Cold Shoulder Road
by Joan Aiken
Recommended Ages: 11+
Like Is, Cold Shoulder Road takes the point of view of Is (or Isabett) Twite, younger sister of Dido Twite, who left the home she shared with oldest sister Penny in Blackheath Edge, Kent, to honor a dying uncle's wish and find her vanished cousin Arun. Find him she did, in the form of a boy who thought he was a cat and lived accordingly. While recovering from the trauma that drove him into cathood, Arun has gradually reverted to boyhood. But when Is and Arun arrive in Cold Shoulder Road, where he last left his mother Ruth Twite and the strange, silent sect she belonged to, they find the whole street deserted. Is worries the shock might send Arun back to chasing mice and biting people's ankles. But the deeper the two cousins dig, the more serious the situation appears.
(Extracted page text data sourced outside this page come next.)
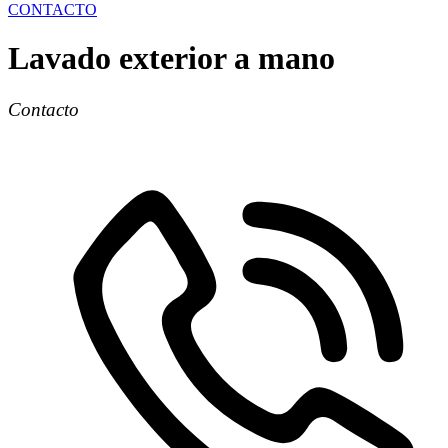
CONTACTO
Lavado exterior a mano
Contacto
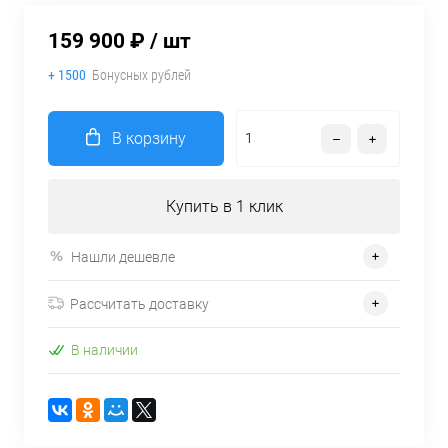
159 900 ₽
/ шт
+ 1500
Бонусных рублей
В корзину
Купить в 1 клик
Нашли дешевле
Рассчитать доставку
В наличии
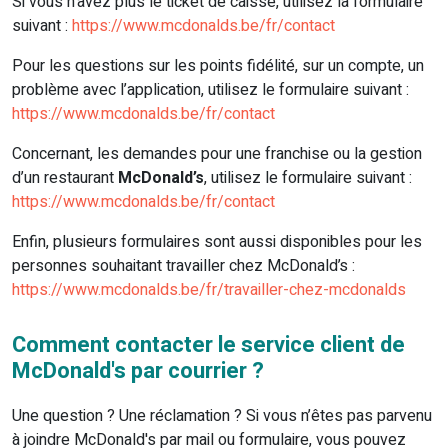
Si vous n’avez plus le ticket de caisse, utilisez la formulaire
suivant :
https://www.mcdonalds.be/fr/contact
Pour les questions sur les points fidélité, sur un compte, un
problème avec l’application, utilisez le formulaire suivant :
https://www.mcdonalds.be/fr/contact
Concernant, les demandes pour une franchise ou la gestion
d’un restaurant
McDonald’s
, utilisez le formulaire suivant :
https://www.mcdonalds.be/fr/contact
Enfin, plusieurs formulaires sont aussi disponibles pour les
personnes souhaitant travailler chez McDonald’s :
https://www.mcdonalds.be/fr/travailler-chez-mcdonalds
Comment contacter le service client de
McDonald's par courrier ?
Une question ? Une réclamation ? Si vous n’êtes pas parvenu
à joindre McDonald's par mail ou formulaire, vous pouvez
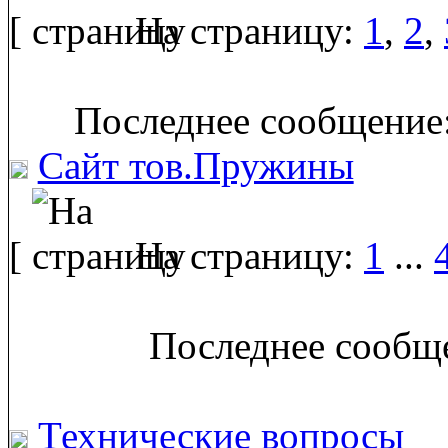
[
На страницу:
1
,
2
,
Последнее сообщение:
Сайт тов.Пружины
[
На страницу:
1
...
Последнее сообще
Технические вопросы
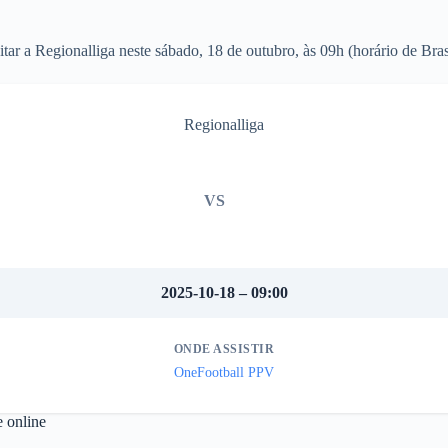
 a Regionalliga neste sábado, 18 de outubro, às 09h (horário de Brasí
Regionalliga
VS
2025-10-18 – 09:00
ONDE ASSISTIR
OneFootball PPV
 online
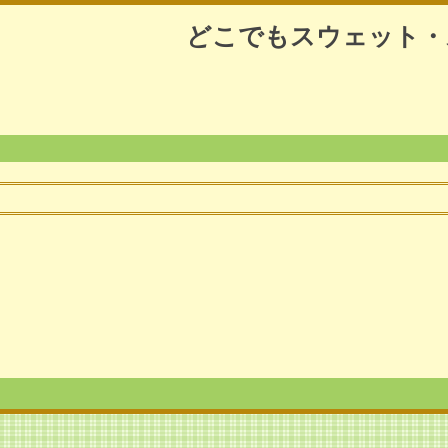
どこでもスウェット・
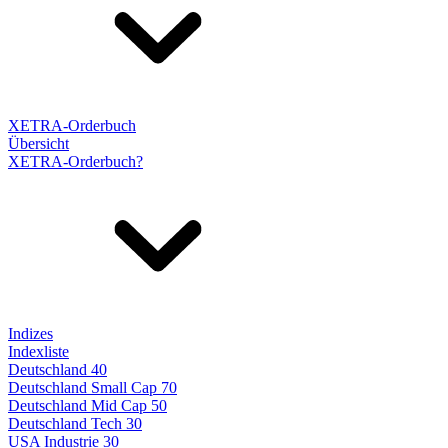
XETRA-Orderbuch
Übersicht
XETRA-Orderbuch?
Indizes
Indexliste
Deutschland 40
Deutschland Small Cap 70
Deutschland Mid Cap 50
Deutschland Tech 30
USA Industrie 30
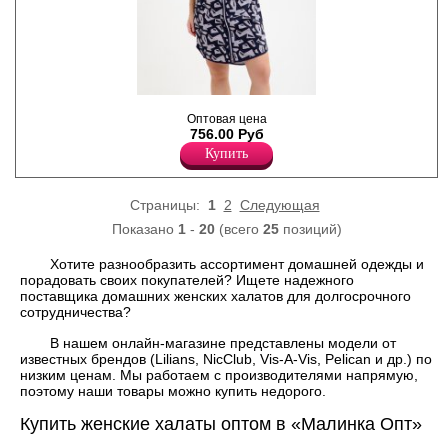
Халат женский из хлопка, с
Оптовая цена
короткими рукавами,
756.00 Руб
боковыми карманами,
центральной застежкой на
Купить
молнию, задняя деталь
удлиненная.
Хлопок 100%
Страницы:
1
2
Следующая
Показано
1
-
20
(всего
25
позиций)
Хотите разнообразить ассортимент домашней одежды и
порадовать своих покупателей? Ищете надежного
поставщика домашних женских халатов для долгосрочного
сотрудничества?
В нашем онлайн-магазине представлены модели от
известных брендов (Lilians, NicClub, Vis-A-Vis, Pelican и др.) по
низким ценам. Мы работаем с производителями напрямую,
поэтому наши товары можно купить недорого.
Купить женские халаты оптом в «Малинка Опт»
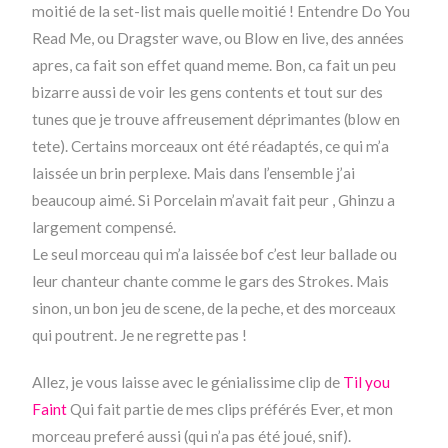
moitié de la set-list mais quelle moitié ! Entendre Do You
Read Me, ou Dragster wave, ou Blow en live, des années
apres, ca fait son effet quand meme. Bon, ca fait un peu
bizarre aussi de voir les gens contents et tout sur des
tunes que je trouve affreusement déprimantes (blow en
tete). Certains morceaux ont été réadaptés, ce qui m’a
laissée un brin perplexe. Mais dans l’ensemble j’ai
beaucoup aimé. Si Porcelain m’avait fait peur , Ghinzu a
largement compensé.
Le seul morceau qui m’a laissée bof c’est leur ballade ou
leur chanteur chante comme le gars des Strokes. Mais
sinon, un bon jeu de scene, de la peche, et des morceaux
qui poutrent. Je ne regrette pas !
Allez, je vous laisse avec le génialissime clip de
Til you
Faint
Qui fait partie de mes clips préférés Ever, et mon
morceau preferé aussi (qui n’a pas été joué, snif).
For not only has the Sect upped stakes and moved to the next town up the coast, but Ruth has personally disappeared, and taken somebody else's child with her.
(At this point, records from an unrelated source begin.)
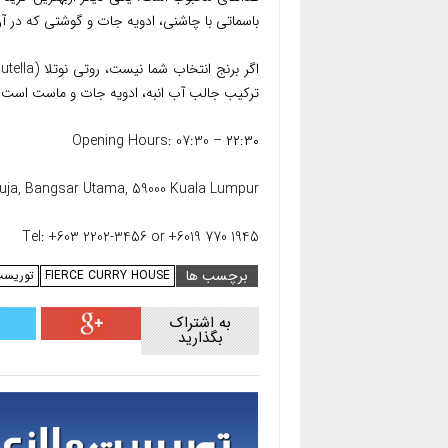
باسماتی با چاشنی، ادویه جات و گوشتی که در 
ترکیب جالب آب انبه، ادویه جات و ماست است را
Opening Hours: 07:30 – ۲۲:۳۰
uja, Bangsar Utama, 59000 Kuala Lumpur
Tel: +603 2202-3456 or +6019 770 1945
برچسب ها
FIERCE CURRY HOUSE
توریست
به اشتراک
بگذارید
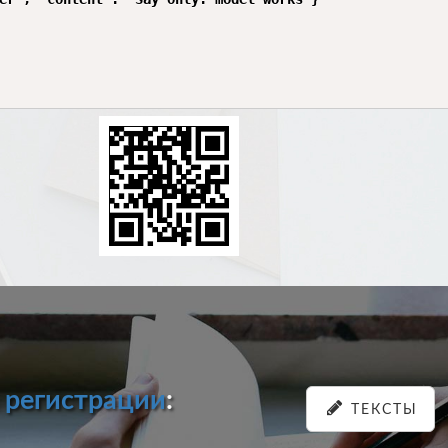
и
регистрации
:
ТЕКСТЫ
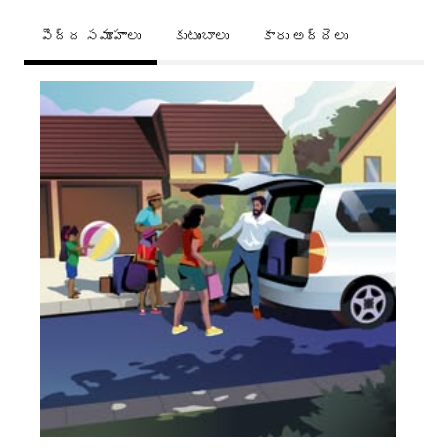
పెద్ద సమూహాలు
కుటుంబాలు
కారు అద్దెలు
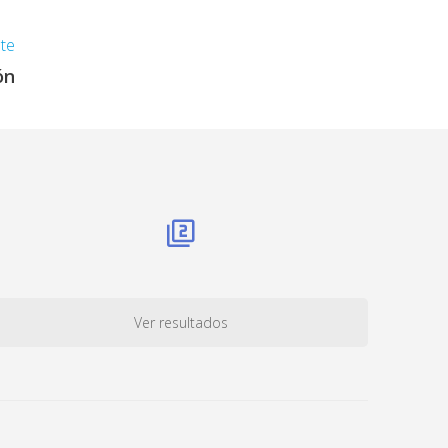
nte
ón
Ver resultados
This is no ordinary kidnapping, though. Ruth seems to have run away with a child who was entrusted to the townsfolk in an exchange of hostages with a vicious gang of smugglers, known as the Merrie Gentry. Specializing in sneaking loads of mammoth tusks, used for making snuffboxes, through a railway tunnel under the English Channel, the Merrie Gentry make gruesome examples of anyone who crosses them. Before you can say, "Croopus!" Is and Arun are in the thick of things, with a sneaky retired admiral on one side, a mesmerizing cult leader on the other, and such oddities abroad as a frigate parked in the crotch of a chestnut tree, a kite-flying rider on a two-wheeled machine, a travelers' rest area under the shelter of standing stones, a garden hanging over the edge of a cliff, and a bunch of people who can communicate by thought waves. There is a buried treasure, a sinister string of jewels, a disagreeable child who proves worth the trouble, a trip to the dentist that proves nastier than expected, and a swarm of spiders the size of small dogs.
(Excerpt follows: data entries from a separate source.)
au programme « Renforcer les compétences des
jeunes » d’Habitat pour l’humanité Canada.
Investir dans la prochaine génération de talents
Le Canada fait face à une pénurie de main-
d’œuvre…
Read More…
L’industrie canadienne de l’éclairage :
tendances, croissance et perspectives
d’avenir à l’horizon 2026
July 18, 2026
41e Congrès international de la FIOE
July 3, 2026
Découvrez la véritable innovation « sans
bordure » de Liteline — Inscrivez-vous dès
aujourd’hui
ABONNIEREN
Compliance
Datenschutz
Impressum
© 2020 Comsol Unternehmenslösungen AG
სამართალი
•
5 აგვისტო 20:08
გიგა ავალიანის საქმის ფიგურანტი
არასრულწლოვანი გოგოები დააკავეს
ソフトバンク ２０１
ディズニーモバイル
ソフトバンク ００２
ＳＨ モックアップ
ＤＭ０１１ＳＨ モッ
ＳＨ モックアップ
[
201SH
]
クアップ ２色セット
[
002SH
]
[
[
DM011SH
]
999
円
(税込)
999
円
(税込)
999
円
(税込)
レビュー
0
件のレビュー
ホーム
I don't think you will ever encounter a similar combination of villainy, magic, heroism, and weirdness if you read a thousand books a year for a thousand years. Save yourself the trouble and read this book, and all its companion books. They are funny, thrilling, heart-warming, spine-chilling, over-the-top fantastic by every definition of the word, and written by a prose master who sneaks her lyricism in under the cover of a quaint dialect and a curtly straightforward tone of voice. In almost any other author's hands, a character like Is (or Dido before her) would soon become tiresome. I look forward to my next outing with them.